“Doctors now have a more heightened awareness of autism and are diagnosing it with more frequency, and public schools….which first started using the category of autism during the 1991–1992 school year are reporting it more often….Epidemiologists are also counting it better.” In other words, the author of this academically sound survey assures us, there
is no “autism epidemic.” It’s just that we know more about autism now, and diagnose it better and earlier. After all, Roy Richard Grinker suggests, not so long ago people might have been posing the question, “Where did all these schizophrenics come from?” There were always schizophrenics and autistics in the world. But for too long, we didn’t know how to treat them.

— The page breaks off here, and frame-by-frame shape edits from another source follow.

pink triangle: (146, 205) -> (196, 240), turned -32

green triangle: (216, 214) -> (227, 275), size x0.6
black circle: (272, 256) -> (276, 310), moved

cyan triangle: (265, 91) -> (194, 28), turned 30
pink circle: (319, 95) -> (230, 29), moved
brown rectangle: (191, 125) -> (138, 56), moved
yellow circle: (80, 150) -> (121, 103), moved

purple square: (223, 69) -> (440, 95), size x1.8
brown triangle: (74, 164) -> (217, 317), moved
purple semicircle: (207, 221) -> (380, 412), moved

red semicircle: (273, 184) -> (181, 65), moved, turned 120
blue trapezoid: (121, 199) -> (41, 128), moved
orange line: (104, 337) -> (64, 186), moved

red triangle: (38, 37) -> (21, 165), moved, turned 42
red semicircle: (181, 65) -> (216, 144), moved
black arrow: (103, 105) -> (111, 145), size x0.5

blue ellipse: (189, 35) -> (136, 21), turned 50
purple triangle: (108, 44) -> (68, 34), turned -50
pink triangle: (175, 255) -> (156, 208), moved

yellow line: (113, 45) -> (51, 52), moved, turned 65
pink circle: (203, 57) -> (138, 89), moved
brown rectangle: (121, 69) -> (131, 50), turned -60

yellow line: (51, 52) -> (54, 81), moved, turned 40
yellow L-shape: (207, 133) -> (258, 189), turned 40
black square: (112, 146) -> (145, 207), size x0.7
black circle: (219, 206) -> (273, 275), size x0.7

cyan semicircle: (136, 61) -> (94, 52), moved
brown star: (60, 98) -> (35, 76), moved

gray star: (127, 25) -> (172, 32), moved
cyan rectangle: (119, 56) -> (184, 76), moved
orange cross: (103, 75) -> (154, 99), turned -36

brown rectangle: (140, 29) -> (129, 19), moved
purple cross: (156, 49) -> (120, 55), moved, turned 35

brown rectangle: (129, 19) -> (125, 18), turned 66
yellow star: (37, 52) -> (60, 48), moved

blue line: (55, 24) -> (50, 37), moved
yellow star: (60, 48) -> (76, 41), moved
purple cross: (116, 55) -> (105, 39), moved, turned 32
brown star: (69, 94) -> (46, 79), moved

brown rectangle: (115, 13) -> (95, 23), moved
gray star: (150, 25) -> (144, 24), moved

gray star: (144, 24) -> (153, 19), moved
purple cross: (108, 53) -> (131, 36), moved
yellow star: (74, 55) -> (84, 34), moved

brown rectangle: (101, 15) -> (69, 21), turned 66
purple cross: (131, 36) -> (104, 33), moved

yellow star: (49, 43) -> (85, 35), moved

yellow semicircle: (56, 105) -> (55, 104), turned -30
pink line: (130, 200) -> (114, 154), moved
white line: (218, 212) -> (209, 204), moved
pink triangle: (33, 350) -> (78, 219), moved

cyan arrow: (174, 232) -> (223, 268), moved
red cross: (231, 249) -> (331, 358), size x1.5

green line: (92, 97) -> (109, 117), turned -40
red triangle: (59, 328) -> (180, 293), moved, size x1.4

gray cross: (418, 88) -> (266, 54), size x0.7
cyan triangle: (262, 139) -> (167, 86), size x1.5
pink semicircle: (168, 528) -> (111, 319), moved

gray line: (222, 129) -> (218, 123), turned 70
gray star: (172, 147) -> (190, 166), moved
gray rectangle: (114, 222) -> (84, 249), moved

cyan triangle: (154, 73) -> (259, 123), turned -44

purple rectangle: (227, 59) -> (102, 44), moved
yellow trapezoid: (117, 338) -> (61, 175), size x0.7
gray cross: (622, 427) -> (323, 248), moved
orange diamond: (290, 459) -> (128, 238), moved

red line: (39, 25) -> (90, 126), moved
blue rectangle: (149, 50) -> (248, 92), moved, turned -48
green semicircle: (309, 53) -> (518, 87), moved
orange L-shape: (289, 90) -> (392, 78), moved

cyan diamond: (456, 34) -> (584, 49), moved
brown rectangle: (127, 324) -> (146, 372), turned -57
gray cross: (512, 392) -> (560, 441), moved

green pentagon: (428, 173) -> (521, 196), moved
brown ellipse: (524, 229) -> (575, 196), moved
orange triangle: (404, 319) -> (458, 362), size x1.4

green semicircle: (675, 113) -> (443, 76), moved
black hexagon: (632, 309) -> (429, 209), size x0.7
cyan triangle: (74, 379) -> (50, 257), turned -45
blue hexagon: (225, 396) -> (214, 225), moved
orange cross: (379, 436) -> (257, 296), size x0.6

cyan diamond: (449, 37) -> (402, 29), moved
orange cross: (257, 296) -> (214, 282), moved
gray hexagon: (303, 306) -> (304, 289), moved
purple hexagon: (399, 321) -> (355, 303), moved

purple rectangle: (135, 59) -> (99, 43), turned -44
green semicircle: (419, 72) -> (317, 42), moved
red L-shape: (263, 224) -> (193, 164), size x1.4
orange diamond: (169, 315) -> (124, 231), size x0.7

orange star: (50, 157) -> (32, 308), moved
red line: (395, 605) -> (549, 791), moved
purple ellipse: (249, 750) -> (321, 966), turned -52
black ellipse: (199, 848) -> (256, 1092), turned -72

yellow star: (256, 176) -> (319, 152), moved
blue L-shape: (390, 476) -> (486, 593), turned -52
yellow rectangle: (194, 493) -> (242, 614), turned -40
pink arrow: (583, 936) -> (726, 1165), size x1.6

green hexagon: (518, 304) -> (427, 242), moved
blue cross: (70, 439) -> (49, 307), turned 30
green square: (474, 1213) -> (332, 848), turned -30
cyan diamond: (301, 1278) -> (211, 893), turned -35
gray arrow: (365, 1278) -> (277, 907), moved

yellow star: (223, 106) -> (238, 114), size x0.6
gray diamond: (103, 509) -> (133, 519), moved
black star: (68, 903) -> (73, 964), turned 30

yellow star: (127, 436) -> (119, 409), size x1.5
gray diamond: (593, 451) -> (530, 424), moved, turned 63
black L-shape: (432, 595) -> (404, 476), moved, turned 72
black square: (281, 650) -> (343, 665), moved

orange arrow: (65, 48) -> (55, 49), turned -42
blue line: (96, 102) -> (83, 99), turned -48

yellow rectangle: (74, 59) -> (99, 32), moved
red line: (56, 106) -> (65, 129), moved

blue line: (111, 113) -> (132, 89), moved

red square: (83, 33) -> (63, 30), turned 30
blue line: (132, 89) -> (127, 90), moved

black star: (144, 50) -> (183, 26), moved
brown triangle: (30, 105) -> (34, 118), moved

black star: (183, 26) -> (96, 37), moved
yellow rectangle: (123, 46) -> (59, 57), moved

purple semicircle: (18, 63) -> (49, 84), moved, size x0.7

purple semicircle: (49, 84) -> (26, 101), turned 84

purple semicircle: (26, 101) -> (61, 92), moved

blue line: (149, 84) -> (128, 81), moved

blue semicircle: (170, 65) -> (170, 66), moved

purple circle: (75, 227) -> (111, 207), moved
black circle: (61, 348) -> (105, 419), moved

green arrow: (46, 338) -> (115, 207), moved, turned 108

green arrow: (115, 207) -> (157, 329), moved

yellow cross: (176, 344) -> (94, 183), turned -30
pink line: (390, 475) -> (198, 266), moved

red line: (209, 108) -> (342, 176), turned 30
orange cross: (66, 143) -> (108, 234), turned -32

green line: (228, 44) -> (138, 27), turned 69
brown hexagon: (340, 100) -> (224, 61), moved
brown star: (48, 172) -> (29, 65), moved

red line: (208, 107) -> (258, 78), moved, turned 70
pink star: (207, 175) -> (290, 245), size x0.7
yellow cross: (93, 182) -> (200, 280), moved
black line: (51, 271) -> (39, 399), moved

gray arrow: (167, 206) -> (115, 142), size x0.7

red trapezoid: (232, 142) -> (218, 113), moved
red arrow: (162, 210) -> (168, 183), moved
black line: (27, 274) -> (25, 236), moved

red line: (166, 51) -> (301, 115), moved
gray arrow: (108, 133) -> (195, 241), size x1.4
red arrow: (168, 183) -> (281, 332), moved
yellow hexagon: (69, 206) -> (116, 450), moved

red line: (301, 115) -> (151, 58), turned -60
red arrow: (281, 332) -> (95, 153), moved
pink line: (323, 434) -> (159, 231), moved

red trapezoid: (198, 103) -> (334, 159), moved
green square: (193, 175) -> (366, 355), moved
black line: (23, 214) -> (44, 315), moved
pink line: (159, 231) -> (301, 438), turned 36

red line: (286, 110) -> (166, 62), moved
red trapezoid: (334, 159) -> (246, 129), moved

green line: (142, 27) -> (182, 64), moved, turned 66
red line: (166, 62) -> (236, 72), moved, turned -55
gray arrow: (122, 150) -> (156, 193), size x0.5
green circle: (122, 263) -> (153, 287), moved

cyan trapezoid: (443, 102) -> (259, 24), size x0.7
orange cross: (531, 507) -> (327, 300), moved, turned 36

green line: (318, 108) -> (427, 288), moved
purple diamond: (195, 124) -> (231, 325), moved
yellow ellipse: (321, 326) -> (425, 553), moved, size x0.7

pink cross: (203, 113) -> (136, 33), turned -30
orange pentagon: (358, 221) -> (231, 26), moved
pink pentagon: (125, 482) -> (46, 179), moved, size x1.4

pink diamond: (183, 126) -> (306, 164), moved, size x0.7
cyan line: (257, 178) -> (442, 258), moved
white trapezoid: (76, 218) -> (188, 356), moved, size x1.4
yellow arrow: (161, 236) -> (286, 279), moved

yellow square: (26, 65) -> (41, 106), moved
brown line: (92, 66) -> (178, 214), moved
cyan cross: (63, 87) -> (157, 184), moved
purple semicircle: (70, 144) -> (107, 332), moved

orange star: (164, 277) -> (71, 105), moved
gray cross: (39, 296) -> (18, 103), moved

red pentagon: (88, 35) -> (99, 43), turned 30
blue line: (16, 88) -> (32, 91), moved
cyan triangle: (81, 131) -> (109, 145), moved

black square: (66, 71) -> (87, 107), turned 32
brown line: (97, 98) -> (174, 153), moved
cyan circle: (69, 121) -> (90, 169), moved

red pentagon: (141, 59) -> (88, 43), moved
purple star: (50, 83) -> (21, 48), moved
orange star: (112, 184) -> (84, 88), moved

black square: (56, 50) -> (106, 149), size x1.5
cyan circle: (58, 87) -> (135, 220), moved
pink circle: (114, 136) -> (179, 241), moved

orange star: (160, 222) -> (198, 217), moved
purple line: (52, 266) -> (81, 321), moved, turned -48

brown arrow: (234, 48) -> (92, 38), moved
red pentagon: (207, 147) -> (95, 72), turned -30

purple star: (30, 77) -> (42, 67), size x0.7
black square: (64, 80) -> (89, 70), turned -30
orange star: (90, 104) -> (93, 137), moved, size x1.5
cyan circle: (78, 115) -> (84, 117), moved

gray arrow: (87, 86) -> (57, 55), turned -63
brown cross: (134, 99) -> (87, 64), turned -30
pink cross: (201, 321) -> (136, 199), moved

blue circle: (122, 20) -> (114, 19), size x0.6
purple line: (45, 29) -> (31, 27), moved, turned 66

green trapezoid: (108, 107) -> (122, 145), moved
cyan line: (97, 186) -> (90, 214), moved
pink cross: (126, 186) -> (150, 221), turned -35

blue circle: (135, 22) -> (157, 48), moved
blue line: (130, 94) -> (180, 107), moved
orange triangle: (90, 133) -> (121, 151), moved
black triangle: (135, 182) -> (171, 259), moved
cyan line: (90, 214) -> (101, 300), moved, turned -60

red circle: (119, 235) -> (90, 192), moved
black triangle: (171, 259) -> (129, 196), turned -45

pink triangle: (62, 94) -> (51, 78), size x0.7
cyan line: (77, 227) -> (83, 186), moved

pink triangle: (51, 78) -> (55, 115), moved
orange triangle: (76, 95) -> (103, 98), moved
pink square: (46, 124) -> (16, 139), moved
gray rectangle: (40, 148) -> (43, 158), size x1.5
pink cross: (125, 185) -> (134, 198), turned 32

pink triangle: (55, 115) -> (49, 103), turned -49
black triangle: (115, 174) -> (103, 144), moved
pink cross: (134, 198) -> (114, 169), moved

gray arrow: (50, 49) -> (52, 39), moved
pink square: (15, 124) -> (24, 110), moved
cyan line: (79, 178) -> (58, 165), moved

From the earliest “discovery” of autism, there have been suspicions that autism was caused by “cold” parents. This incorrect theory (it is a combination of biological and genetic factors) is sometimes bolstered when exhausted desperate parents appear to treat their autistic children like distant strangers. How much head banging, screaming and enraged outbursts can a loving parent take from their toddler or teen? There’s also the problem of fathers who may offer financial support to the autistic or otherwise disabled child but who can’t stand the suffering that the child brings to the family, and the amount of concentration the child requires from the mother, who simply withdraws, emotionally, physically or both.
Grinker tells us that a vast majority of autistic children are born into families in which both parents are of above-average intelligence. The mother may be a professional, and her seeming absence from home may be blamed for the problems her child experiences, even if this is not a fair appraisal. Though medical assessments of autism are gradually shifting, such attitudes still persist within the psychological profession. The author cites his own struggles to get help for his autistic daughter, Isabel. To obtain a diagnosis, a highly placed professional was consulted. This man directed his questions entirely towards the author’s wife, asking her about infant feeding schedules and time spent with and away from the child. Only toward the end of the interview and at the parents’ insistence did he begin to try to question the child herself, who at eight was terrified by the encounter and spent the whole time trying to get out of the locked office where she obviously felt imprisoned. The “expert” concluded that Isabel’s autism sprang partly from food issues caused by her mother’s neglect.
This book provides a comprehensive history of autism and examines how autism is viewed and treated in other countries, notably India and South Africa. The author wants parents of autistic children to feel that they are not alone. Though he clearly seeks to help people get competent treatment for their odd offspring, he does not reject any rational and kind-hearted method that may offer hope to a family. This makes the book a welcome resource.